#### Problem
Across all the records, filter for lines with the word "will" and copy them.

#### Extracted material ####

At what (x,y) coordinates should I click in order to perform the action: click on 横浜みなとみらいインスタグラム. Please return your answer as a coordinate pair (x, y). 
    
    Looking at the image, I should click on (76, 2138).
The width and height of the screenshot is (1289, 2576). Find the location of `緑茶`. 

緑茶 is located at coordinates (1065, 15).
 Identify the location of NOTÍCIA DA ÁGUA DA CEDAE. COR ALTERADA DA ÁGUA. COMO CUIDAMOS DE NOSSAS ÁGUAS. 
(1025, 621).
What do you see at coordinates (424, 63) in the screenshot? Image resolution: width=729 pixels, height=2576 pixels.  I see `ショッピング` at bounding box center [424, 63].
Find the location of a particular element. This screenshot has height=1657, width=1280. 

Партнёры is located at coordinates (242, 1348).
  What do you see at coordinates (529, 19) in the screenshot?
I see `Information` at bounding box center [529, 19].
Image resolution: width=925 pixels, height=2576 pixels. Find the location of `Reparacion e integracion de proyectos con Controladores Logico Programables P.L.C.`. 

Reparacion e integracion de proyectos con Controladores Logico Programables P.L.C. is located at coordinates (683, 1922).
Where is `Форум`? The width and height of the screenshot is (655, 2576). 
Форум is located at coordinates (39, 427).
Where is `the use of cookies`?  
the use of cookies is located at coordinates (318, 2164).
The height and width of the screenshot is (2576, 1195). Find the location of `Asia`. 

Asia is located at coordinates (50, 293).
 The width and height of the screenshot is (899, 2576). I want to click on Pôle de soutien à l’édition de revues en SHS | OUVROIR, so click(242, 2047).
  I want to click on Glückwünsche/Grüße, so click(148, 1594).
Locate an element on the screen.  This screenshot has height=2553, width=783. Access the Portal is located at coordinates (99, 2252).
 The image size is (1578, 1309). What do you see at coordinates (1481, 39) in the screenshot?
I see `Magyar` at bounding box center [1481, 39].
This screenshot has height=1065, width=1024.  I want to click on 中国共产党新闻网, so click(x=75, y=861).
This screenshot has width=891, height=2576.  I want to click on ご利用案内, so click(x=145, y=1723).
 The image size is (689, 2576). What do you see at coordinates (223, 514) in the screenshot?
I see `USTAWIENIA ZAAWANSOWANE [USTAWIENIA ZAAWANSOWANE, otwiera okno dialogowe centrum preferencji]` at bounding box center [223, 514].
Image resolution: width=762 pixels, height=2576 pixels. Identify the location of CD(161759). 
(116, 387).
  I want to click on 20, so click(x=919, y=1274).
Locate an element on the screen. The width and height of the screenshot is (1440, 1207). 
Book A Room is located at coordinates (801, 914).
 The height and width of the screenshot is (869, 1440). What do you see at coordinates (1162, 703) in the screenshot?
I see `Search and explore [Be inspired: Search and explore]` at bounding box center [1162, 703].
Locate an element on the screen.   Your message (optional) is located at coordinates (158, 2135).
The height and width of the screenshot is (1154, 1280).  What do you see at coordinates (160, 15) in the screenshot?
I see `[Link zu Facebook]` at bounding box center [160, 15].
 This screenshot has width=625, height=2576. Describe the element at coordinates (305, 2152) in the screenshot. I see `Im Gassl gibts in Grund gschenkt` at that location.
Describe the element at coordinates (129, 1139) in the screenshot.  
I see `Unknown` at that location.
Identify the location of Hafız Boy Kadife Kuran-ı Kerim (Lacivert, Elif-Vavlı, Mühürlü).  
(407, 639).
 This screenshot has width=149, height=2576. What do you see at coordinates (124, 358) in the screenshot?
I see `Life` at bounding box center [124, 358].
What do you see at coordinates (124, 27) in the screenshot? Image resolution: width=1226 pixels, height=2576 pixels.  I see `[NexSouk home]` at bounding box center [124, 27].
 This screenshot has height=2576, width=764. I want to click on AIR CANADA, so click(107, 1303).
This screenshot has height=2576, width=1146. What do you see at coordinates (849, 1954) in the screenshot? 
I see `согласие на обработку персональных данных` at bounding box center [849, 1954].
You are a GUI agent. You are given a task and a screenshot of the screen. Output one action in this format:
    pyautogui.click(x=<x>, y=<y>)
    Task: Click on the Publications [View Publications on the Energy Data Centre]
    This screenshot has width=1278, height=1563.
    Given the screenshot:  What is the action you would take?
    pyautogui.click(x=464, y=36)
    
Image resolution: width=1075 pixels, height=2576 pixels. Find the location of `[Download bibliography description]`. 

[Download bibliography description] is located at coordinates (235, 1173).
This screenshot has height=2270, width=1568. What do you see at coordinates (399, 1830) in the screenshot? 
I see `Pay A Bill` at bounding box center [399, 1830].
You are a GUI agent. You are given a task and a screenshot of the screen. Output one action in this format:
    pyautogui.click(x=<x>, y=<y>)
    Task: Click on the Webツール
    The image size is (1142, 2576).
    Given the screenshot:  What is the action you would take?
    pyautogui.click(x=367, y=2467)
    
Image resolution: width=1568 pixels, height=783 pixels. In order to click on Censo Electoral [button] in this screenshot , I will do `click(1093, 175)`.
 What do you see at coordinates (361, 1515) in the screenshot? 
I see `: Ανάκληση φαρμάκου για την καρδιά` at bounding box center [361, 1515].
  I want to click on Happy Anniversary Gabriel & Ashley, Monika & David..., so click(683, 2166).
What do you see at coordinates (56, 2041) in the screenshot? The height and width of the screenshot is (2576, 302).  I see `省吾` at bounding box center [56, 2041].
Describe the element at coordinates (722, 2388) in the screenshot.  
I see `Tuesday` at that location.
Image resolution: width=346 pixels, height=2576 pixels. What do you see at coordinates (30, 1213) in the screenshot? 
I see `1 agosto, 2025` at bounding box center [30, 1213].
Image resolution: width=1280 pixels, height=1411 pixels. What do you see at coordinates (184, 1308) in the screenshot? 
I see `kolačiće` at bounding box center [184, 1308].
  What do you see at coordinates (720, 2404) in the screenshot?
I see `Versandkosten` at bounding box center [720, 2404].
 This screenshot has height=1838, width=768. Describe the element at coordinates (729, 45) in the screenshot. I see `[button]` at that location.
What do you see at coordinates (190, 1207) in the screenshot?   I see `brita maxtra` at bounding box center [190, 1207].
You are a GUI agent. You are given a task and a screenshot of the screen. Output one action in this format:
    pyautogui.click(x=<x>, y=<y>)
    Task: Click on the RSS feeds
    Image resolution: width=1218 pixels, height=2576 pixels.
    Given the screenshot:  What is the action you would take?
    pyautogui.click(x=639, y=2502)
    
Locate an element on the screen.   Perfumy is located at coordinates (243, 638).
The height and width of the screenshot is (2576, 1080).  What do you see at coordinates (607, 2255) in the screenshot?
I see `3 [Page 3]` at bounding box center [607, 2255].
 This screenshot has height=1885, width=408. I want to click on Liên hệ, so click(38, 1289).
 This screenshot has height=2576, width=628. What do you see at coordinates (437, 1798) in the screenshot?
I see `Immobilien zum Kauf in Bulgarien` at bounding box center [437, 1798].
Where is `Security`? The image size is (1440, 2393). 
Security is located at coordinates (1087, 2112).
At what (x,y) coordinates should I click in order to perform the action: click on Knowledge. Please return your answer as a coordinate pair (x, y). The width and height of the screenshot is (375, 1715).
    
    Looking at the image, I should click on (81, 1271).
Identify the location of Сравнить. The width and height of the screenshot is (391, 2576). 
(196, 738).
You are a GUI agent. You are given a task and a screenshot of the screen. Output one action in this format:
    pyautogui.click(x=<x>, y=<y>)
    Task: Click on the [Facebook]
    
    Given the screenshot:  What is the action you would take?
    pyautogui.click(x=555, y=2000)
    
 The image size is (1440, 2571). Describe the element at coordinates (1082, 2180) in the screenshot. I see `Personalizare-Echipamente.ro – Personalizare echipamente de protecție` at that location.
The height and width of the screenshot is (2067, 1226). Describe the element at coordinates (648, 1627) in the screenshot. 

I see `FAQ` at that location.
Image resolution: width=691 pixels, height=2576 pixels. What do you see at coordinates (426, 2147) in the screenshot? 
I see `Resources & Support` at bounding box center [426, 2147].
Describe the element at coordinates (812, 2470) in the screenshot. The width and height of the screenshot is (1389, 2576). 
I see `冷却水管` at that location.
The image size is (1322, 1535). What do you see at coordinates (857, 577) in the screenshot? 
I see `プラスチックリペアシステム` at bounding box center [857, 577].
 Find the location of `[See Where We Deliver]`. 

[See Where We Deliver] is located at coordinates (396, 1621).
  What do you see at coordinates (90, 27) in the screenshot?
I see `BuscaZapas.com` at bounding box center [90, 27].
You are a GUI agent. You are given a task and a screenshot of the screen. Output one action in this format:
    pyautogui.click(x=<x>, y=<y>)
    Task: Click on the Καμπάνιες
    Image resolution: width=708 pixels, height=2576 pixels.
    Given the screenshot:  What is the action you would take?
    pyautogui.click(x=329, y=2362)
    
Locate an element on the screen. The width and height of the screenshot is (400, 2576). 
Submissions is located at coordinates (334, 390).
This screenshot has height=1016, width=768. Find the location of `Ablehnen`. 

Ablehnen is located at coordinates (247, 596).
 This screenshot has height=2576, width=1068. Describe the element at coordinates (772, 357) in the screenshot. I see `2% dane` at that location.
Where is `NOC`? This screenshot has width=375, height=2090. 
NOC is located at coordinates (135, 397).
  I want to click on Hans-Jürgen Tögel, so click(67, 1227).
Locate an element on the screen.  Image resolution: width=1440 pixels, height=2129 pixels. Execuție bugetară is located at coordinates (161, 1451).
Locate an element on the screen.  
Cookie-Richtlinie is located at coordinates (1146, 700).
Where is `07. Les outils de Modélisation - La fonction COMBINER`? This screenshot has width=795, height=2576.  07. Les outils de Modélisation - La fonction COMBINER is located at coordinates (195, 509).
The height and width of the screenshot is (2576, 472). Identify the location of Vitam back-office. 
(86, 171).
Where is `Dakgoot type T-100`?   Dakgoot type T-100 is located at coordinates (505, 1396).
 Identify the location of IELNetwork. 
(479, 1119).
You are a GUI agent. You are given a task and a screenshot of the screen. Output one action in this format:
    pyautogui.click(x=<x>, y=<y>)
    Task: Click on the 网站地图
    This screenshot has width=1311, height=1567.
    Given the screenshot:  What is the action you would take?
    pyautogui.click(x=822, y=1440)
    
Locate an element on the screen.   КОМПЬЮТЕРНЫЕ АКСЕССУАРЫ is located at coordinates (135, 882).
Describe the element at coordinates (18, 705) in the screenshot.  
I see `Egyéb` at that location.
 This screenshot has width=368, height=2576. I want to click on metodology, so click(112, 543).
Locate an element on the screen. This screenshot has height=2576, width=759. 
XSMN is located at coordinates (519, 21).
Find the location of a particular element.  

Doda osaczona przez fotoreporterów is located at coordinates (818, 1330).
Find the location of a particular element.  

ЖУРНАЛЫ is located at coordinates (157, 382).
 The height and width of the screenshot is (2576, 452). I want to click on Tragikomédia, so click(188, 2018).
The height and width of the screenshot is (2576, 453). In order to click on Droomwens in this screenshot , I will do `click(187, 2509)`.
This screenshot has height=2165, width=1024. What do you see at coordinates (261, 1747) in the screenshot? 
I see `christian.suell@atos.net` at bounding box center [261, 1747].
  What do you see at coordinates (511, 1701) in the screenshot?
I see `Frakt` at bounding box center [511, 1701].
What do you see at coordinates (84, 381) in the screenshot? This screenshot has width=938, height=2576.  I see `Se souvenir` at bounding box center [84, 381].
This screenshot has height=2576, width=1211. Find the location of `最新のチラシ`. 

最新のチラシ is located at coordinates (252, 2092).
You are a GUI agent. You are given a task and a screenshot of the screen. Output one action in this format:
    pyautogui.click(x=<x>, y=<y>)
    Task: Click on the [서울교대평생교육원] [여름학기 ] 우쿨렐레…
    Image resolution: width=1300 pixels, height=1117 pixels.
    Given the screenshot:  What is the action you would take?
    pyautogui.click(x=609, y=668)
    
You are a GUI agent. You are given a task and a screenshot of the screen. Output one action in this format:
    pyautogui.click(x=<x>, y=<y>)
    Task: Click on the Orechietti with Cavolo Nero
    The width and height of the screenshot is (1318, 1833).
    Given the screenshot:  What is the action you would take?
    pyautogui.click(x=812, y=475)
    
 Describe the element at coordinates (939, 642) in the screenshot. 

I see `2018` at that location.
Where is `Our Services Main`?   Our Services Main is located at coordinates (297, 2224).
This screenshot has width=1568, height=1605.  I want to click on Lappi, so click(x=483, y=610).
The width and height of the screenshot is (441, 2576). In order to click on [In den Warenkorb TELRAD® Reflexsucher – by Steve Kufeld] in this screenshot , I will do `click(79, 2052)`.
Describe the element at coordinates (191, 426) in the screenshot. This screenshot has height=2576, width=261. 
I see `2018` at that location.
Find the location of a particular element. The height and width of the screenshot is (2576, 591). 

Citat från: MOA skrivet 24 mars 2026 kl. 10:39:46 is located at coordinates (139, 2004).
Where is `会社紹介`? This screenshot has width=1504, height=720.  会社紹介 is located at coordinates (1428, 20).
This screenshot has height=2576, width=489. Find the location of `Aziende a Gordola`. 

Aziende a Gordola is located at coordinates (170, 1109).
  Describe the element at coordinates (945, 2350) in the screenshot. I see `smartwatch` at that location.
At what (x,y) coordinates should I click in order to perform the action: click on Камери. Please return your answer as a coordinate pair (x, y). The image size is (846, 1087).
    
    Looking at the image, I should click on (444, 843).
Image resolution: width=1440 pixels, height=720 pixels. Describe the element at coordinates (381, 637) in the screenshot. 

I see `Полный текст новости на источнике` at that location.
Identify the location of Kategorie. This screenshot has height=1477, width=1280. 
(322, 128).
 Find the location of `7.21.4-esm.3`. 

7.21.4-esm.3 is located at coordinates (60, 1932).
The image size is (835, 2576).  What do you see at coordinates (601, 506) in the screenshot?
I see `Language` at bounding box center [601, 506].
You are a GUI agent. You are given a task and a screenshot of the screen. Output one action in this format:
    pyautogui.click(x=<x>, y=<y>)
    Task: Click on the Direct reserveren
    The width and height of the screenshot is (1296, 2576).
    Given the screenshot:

####

#### Result for this task
Image resolution: width=1568 pixels, height=783 pixels. In order to click on Censo Electoral [button] in this screenshot , I will do `click(1093, 175)`.
The height and width of the screenshot is (2576, 453). In order to click on Droomwens in this screenshot , I will do `click(187, 2509)`.
The width and height of the screenshot is (441, 2576). In order to click on [In den Warenkorb TELRAD® Reflexsucher – by Steve Kufeld] in this screenshot , I will do `click(79, 2052)`.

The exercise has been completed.